• [RECORD SET]:
*** Begin section ***

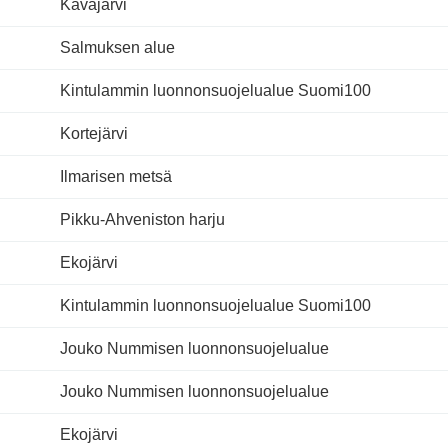
Kavajärvi
Salmuksen alue
Kintulammin luonnonsuojelualue Suomi100
Kortejärvi
Ilmarisen metsä
Pikku-Ahveniston harju
Ekojärvi
Kintulammin luonnonsuojelualue Suomi100
Jouko Nummisen luonnonsuojelualue
Jouko Nummisen luonnonsuojelualue
Ekojärvi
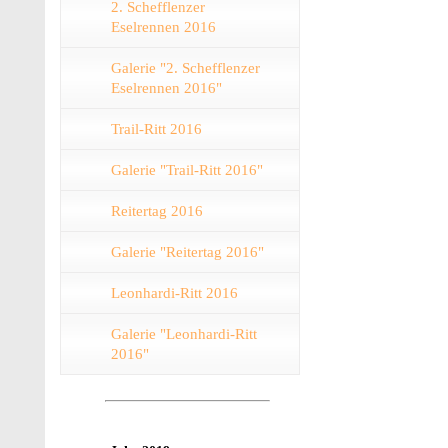
2. Schefflenzer
Eselrennen 2016
Galerie "2. Schefflenzer
Eselrennen 2016"
Trail-Ritt 2016
Galerie "Trail-Ritt 2016"
Reitertag 2016
Galerie "Reitertag 2016"
Leonhardi-Ritt 2016
Galerie "Leonhardi-Ritt
2016"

*** End section ***

• [EXERCISE BRIEF]: Based on the records above, how many lines hold the string "Galerie"? Answer with the number by itself.

• [OUTPUT]: 4